Which is pretty much my favorite thing these days.
One dip that I love, is baba ganoush. It's kind of like a eggplant hummus because the only difference between the two recipes is that one uses chick peas and one uses eggplant.
Now, I'll confess, I usually highly dislike eggplant. The texture of it just doesn't work for my tastebuds. BUT! in this recipe we're roasting the eggplant and blending it up into smooth creaminess so you don't get that funky texture going on. And y'all, I LOVE me some baba ganoush.
First we need a medium-sized eggplant. But if you have a smaller or larger one that's fine; just adjust the spices you add in later a bit to accommodate.

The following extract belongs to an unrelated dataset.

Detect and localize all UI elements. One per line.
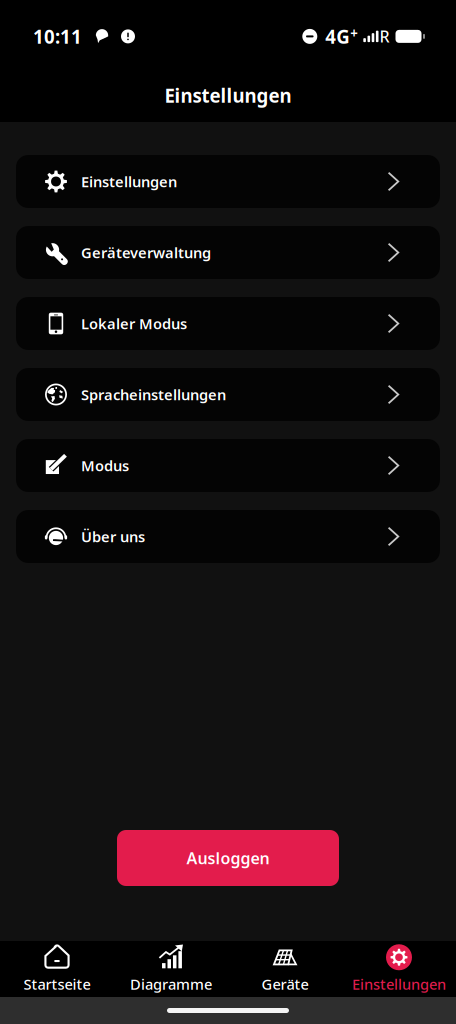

I got mine at the farmer's market then waited a few days to cook it so it wasn't in the prettiest condition. But that's okay. I'm not superficial.

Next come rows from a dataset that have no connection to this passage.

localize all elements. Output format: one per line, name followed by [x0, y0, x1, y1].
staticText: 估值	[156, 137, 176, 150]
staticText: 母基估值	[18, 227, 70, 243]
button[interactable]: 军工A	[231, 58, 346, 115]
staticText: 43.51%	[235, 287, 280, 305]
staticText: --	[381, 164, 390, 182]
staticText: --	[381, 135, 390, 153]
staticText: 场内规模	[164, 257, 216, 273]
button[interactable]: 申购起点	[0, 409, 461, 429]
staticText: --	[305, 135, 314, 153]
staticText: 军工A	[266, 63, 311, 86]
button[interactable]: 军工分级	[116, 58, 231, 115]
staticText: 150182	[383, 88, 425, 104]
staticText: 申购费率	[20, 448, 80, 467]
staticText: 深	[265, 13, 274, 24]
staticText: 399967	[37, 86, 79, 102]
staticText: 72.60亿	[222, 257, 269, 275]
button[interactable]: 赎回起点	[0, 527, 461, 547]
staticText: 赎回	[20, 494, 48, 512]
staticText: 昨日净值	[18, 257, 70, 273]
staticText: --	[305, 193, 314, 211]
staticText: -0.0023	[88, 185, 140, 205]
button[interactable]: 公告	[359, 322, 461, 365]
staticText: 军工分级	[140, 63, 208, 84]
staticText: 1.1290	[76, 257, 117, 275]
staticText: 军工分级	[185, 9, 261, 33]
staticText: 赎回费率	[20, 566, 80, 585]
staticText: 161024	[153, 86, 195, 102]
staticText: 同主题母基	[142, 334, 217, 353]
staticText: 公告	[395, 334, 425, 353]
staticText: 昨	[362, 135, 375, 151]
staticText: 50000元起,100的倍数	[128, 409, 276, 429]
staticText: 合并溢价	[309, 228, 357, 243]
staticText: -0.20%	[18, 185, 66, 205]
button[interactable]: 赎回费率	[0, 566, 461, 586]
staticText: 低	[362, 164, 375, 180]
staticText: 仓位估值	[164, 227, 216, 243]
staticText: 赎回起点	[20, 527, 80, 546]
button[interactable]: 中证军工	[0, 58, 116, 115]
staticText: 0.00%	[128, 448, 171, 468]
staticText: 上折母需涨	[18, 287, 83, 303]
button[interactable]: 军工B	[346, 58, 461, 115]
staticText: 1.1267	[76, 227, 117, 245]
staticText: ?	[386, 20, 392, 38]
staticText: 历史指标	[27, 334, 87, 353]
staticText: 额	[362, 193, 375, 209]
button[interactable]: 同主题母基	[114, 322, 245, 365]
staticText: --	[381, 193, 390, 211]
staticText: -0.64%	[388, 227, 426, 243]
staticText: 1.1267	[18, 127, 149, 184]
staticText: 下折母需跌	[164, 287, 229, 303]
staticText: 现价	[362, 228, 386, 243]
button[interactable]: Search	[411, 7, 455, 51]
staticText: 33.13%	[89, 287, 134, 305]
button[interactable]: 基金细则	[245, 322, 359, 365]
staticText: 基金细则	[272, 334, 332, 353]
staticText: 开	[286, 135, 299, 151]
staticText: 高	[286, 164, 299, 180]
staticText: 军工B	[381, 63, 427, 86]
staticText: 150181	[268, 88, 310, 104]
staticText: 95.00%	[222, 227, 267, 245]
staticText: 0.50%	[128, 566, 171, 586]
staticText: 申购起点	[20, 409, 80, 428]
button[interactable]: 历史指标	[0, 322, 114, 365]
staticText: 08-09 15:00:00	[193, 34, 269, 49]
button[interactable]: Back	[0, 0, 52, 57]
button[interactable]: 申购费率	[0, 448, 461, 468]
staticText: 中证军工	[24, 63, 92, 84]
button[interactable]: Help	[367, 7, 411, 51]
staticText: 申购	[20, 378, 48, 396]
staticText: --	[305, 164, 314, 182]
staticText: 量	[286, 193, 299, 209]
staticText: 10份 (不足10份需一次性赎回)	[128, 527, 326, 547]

Just set your eggplant on top of a gas burner, turn it on and let the flames do their thing. We're going to char the heck out of the eggplant. Just keep it on the flame, rotating and turning it as needed, for about 5-10 minutes. Just long enough to char the entire outside.
If you don't have a gas stove top, you could certainly do this on a grill.
When it's charred enough, it will have brownish spots and resemble a giant raisin. Place it in a baking dish and bake it at 350 for about 20 minutes, until it's soft all the way through.
When it comes out of the oven, cut it in half and scoop out all of the flesh.
It's not going to look pretty at this point and you'll probably start to question my sanity for telling you to make this.
But then, in a food processor or blender, combine the warm eggplant flesh, sesame seeds, kosher salt, lemon juice, garlic, chili powder and olive oil. Blend until creamy.
And you'll get this lovely savory dip! Yum!
While it's just fine warm, baba ganoush tastes the best when it's had time to sit in the fridge for several hours or overnight.
I made this for dinner last night with naan and more roasted vegetables from the farmer's market. It was totally a easy, yummy and healthy vegetarian dinner.
1 medium-sized eggplant
1 tbsp. sesame seeds
1 tsp. kosher salt
1 tbsp. lemon juice
1 clove garlic, peeled and crushed
1/8 tsp. chili powder
2-3 tbsp. olive oil
Preheat your oven to 350.
Turn on your gas stove top burner to medium-high heat and place the eggplant directly on the flame (or use a grill if you don't have a gas burner). Char the eggplant, rotating and turning it as needed, until the entire eggplant is wrinkly and has brown spots. Place the eggplant in a baking dish and bake at 350 for 20 minutes or until the eggplant is soft all the way through.
Cut the eggplant in half and scrape out all the flesh. Place the warm eggplant flesh and the remaining ingredients in a food processor or blender. Blend together until creamy.
Refrigerate the baba ganoush for a few hours or overnight to allow the flavors to deepen. Serve with flatbread or pita chips and enjoy!